* What you need to do:
Go through the records and copy each line where the string "maximize" occurs.

* Input material:
• • • •

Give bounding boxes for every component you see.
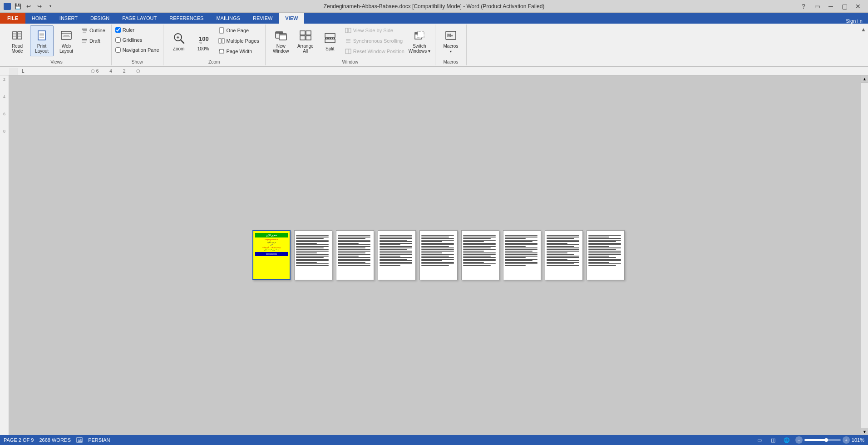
ribbon-view: ReadMode PrintLayout (0, 24, 868, 67)
tab-design[interactable]: DESIGN (84, 13, 116, 24)
arrange-all-button[interactable]: ArrangeAll (294, 25, 317, 56)
zoom-out-button[interactable]: − (795, 436, 803, 444)
reset-window-icon (345, 48, 351, 54)
view-side-by-side-button[interactable]: View Side by Side (343, 25, 407, 35)
page-width-button[interactable]: Page Width (216, 46, 261, 56)
one-page-button[interactable]: One Page (216, 25, 261, 35)
web-layout-button[interactable]: WebLayout (54, 25, 78, 56)
zoom-control: − + 101% (795, 436, 864, 444)
tab-page-layout[interactable]: PAGE LAYOUT (116, 13, 163, 24)
navigation-pane-checkbox-item[interactable]: Navigation Pane (115, 45, 159, 54)
title-bar: 💾 ↩ ↪ ▾ Zendeginameh-Abbas-Babaee.docx [… (0, 0, 868, 13)
tab-home[interactable]: HOME (25, 13, 53, 24)
tab-mailings[interactable]: MAILINGS (210, 13, 247, 24)
read-mode-button[interactable]: ReadMode (5, 25, 29, 56)
vertical-scrollbar[interactable]: ▲ ▼ (861, 75, 868, 435)
navigation-pane-label: Navigation Pane (123, 47, 159, 53)
minimize-button[interactable]: ─ (824, 1, 837, 11)
svg-rect-8 (38, 31, 45, 40)
reset-window-position-button[interactable]: Reset Window Position (343, 46, 407, 56)
zoom-100-button[interactable]: 100 % 100% (192, 25, 215, 56)
scroll-track[interactable] (861, 83, 868, 428)
print-layout-button[interactable]: PrintLayout (30, 25, 54, 56)
navigation-pane-checkbox[interactable] (115, 47, 121, 53)
tab-view[interactable]: VIEW (279, 13, 304, 24)
close-button[interactable]: ✕ (852, 1, 864, 11)
page-thumb-8[interactable] (545, 230, 583, 280)
web-layout-icon (59, 28, 74, 43)
zoom-label: Zoom (173, 46, 185, 51)
window-controls: ? ▭ ─ ▢ ✕ (797, 1, 864, 11)
switch-windows-button[interactable]: SwitchWindows ▾ (408, 25, 431, 56)
web-layout-status-button[interactable]: 🌐 (782, 436, 792, 444)
tab-insert[interactable]: INSERT (53, 13, 84, 24)
help-button[interactable]: ? (797, 1, 810, 11)
zoom-slider-thumb (824, 438, 828, 442)
page-thumb-4[interactable] (378, 230, 416, 280)
scroll-up-button[interactable]: ▲ (861, 75, 868, 83)
arrange-all-label: ArrangeAll (297, 44, 314, 54)
new-window-button[interactable]: NewWindow (269, 25, 293, 56)
outline-label: Outline (89, 28, 105, 33)
ribbon-group-macros: M ▾ Macros ▾ Macros (435, 25, 467, 65)
split-button[interactable]: Split (318, 25, 342, 56)
page-thumb-7[interactable] (503, 230, 541, 280)
ruler-corner (9, 68, 18, 75)
page-1-header: تحقیق آنلاین (255, 233, 288, 237)
zoom-percent: 101% (852, 437, 864, 443)
views-group-label: Views (5, 59, 108, 64)
synchronous-scrolling-icon (345, 38, 351, 44)
save-qat-button[interactable]: 💾 (13, 1, 23, 11)
ruler-checkbox-item[interactable]: Ruler (115, 25, 159, 35)
web-layout-label: WebLayout (59, 44, 73, 54)
language-indicator: PERSIAN (88, 437, 110, 443)
tab-file[interactable]: FILE (0, 13, 25, 24)
page-thumb-9[interactable] (587, 230, 625, 280)
print-layout-icon (35, 28, 49, 43)
pages-container: تحقیق آنلاین tahghighonline.ir مرجع دانل… (243, 221, 634, 289)
customize-qat-button[interactable]: ▾ (45, 1, 55, 11)
print-layout-status-button[interactable]: ▭ (755, 436, 764, 444)
redo-qat-button[interactable]: ↪ (35, 1, 44, 11)
ribbon-group-zoom: Zoom 100 % 100% One Page (163, 25, 266, 65)
zoom-in-button[interactable]: + (843, 436, 850, 444)
draft-icon (81, 38, 88, 44)
page-1-footer: 09881366655 (255, 252, 288, 256)
page-thumb-6[interactable] (461, 230, 499, 280)
page-thumb-3[interactable] (336, 230, 374, 280)
new-window-label: NewWindow (273, 44, 289, 54)
status-bar-right: ▭ ◫ 🌐 − + 101% (755, 436, 864, 444)
draft-label: Draft (89, 38, 100, 44)
print-layout-label: PrintLayout (35, 44, 49, 54)
undo-qat-button[interactable]: ↩ (24, 1, 34, 11)
zoom-button[interactable]: Zoom (167, 25, 191, 56)
gridlines-checkbox-item[interactable]: Gridlines (115, 35, 159, 44)
tab-review[interactable]: REVIEW (247, 13, 279, 24)
page-1-content: تحقیق آنلاین tahghighonline.ir مرجع دانل… (253, 231, 290, 279)
outline-button[interactable]: Outline (79, 25, 108, 35)
view-side-by-side-label: View Side by Side (353, 28, 393, 33)
draft-button[interactable]: Draft (79, 36, 108, 46)
gridlines-checkbox[interactable] (115, 37, 121, 43)
views-group-content: ReadMode PrintLayout (5, 25, 108, 59)
one-page-icon (218, 27, 225, 34)
restore-ribbon-button[interactable]: ▭ (811, 1, 824, 11)
ruler-checkbox[interactable] (115, 27, 121, 33)
sign-in-link[interactable]: Sign i n (840, 18, 868, 24)
zoom-slider[interactable] (804, 439, 841, 441)
page-thumb-5[interactable] (419, 230, 458, 280)
synchronous-scrolling-button[interactable]: Synchronous Scrolling (343, 36, 407, 46)
svg-rect-48 (345, 28, 348, 33)
multiple-pages-button[interactable]: Multiple Pages (216, 36, 261, 46)
macros-icon: M ▾ (444, 28, 458, 43)
scroll-down-button[interactable]: ▼ (861, 428, 868, 435)
read-mode-status-button[interactable]: ◫ (768, 436, 778, 444)
macros-button[interactable]: M ▾ Macros ▾ (439, 25, 463, 56)
tab-references[interactable]: REFERENCES (163, 13, 210, 24)
ribbon-expand-button[interactable]: ▲ (861, 26, 866, 33)
page-thumb-2[interactable] (294, 230, 332, 280)
maximize-button[interactable]: ▢ (838, 1, 851, 11)
page-thumb-1[interactable]: تحقیق آنلاین tahghighonline.ir مرجع دانل… (252, 230, 291, 280)
macros-group-label: Macros (439, 59, 463, 64)
document-area: 2 4 6 8 تحقیق آنلاین tahghighonline.ir م… (0, 75, 868, 435)
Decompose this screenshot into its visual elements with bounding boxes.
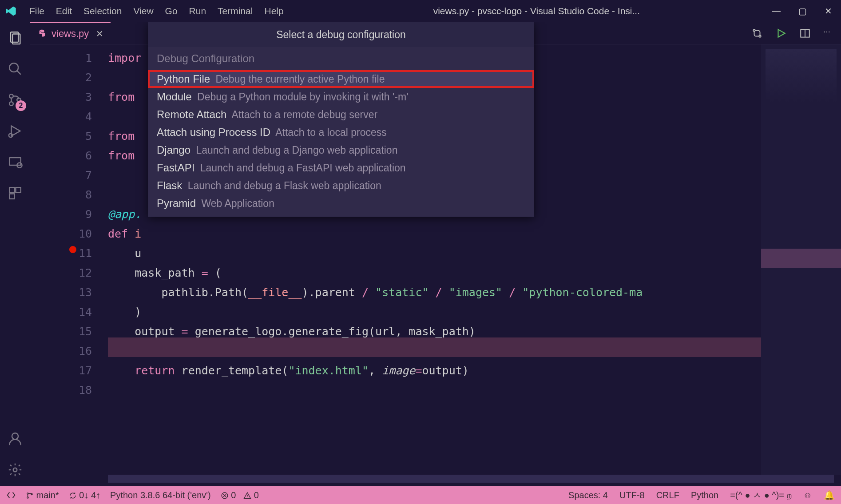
more-actions-icon[interactable]: ⋯ (823, 28, 830, 39)
menu-file[interactable]: File (29, 6, 44, 16)
indentation-status[interactable]: Spaces: 4 (568, 490, 608, 500)
horizontal-scrollbar[interactable] (108, 475, 834, 483)
activity-bar: 2 (0, 22, 30, 486)
menu-view[interactable]: View (133, 6, 153, 16)
quickpick-item[interactable]: Pyramid Web Application (148, 194, 534, 212)
minimize-icon[interactable]: — (772, 6, 781, 16)
menu-go[interactable]: Go (165, 6, 178, 16)
source-control-icon[interactable]: 2 (8, 92, 23, 107)
accounts-icon[interactable] (8, 431, 23, 446)
line-gutter: 123456789101112131415161718 (30, 44, 108, 475)
scm-badge: 2 (16, 100, 26, 111)
python-interpreter[interactable]: Python 3.8.6 64-bit ('env') (110, 490, 211, 500)
quickpick-item[interactable]: Attach using Process ID Attach to a loca… (148, 123, 534, 141)
close-icon[interactable]: ✕ (825, 6, 832, 16)
run-debug-icon[interactable] (8, 123, 23, 139)
menu-selection[interactable]: Selection (83, 6, 122, 16)
main-body: 2 views.py ✕ (0, 22, 841, 486)
quickpick-list: Python File Debug the currently active P… (148, 70, 534, 217)
quickpick-title: Select a debug configuration (148, 22, 534, 47)
menu-terminal[interactable]: Terminal (218, 6, 253, 16)
svg-point-22 (27, 497, 28, 498)
sync-status[interactable]: 0↓ 4↑ (69, 490, 100, 500)
quickpick-item[interactable]: FastAPI Launch and debug a FastAPI web a… (148, 159, 534, 177)
titlebar: File Edit Selection View Go Run Terminal… (0, 0, 841, 22)
remote-icon[interactable] (8, 155, 23, 170)
window-title: views.py - pvscc-logo - Visual Studio Co… (305, 6, 768, 16)
svg-rect-9 (9, 158, 21, 165)
minimap-content (766, 49, 837, 102)
editor-actions: ⋯ (751, 28, 841, 39)
compare-changes-icon[interactable] (751, 28, 763, 39)
svg-point-2 (9, 63, 18, 72)
problems-status[interactable]: 0 0 (221, 490, 259, 500)
menu-bar: File Edit Selection View Go Run Terminal… (29, 6, 284, 16)
face-status[interactable]: =(^ ● ㅅ ● ^)= ற (730, 489, 791, 501)
svg-rect-11 (9, 187, 14, 192)
window-controls: — ▢ ✕ (772, 6, 832, 16)
menu-edit[interactable]: Edit (56, 6, 72, 16)
editor-area: views.py ✕ ⋯ 123456789101112131415161718… (30, 22, 841, 486)
svg-marker-18 (778, 29, 785, 37)
quickpick-item[interactable]: Python File Debug the currently active P… (148, 70, 534, 88)
svg-point-17 (759, 35, 761, 37)
breakpoint-icon[interactable] (69, 246, 76, 253)
quickpick-debug-config: Select a debug configuration Debug Confi… (148, 22, 534, 217)
svg-point-14 (12, 433, 18, 439)
language-mode[interactable]: Python (691, 490, 718, 500)
quickpick-item[interactable]: Flask Launch and debug a Flask web appli… (148, 177, 534, 194)
vscode-logo-icon (4, 5, 17, 17)
run-icon[interactable] (775, 28, 787, 39)
quickpick-item[interactable]: Remote Attach Attach to a remote debug s… (148, 106, 534, 123)
svg-point-5 (9, 102, 13, 106)
eol-status[interactable]: CRLF (656, 490, 679, 500)
remote-indicator-icon[interactable] (6, 490, 16, 500)
split-editor-icon[interactable] (799, 28, 811, 39)
statusbar: main* 0↓ 4↑ Python 3.8.6 64-bit ('env') … (0, 486, 841, 504)
svg-point-15 (13, 468, 17, 472)
notifications-bell-icon[interactable]: 🔔 (824, 490, 835, 500)
maximize-icon[interactable]: ▢ (798, 6, 807, 16)
svg-rect-12 (16, 187, 20, 192)
quickpick-item[interactable]: Django Launch and debug a Django web app… (148, 141, 534, 159)
tab-views-py[interactable]: views.py ✕ (30, 22, 111, 44)
tab-close-icon[interactable]: ✕ (96, 28, 103, 39)
svg-point-4 (9, 94, 13, 98)
svg-line-3 (17, 71, 21, 75)
minimap[interactable] (761, 44, 841, 475)
extensions-icon[interactable] (8, 186, 23, 201)
menu-run[interactable]: Run (189, 6, 206, 16)
svg-rect-13 (9, 194, 14, 198)
search-icon[interactable] (8, 61, 23, 76)
feedback-icon[interactable]: ☺ (803, 490, 812, 500)
minimap-highlight (761, 249, 841, 268)
quickpick-hint: Debug Configuration (148, 47, 534, 70)
settings-gear-icon[interactable] (8, 462, 23, 477)
svg-point-16 (753, 29, 755, 31)
git-branch[interactable]: main* (26, 490, 59, 500)
quickpick-item[interactable]: Module Debug a Python module by invoking… (148, 88, 534, 106)
tab-filename: views.py (52, 28, 89, 40)
python-file-icon (37, 29, 47, 39)
menu-help[interactable]: Help (264, 6, 283, 16)
explorer-icon[interactable] (8, 30, 23, 45)
encoding-status[interactable]: UTF-8 (619, 490, 645, 500)
svg-point-21 (27, 493, 28, 494)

• • • •

* Output of the task:
maximize-button[interactable]: ▢ (838, 1, 851, 11)
maximize-icon[interactable]: ▢ (798, 6, 807, 16)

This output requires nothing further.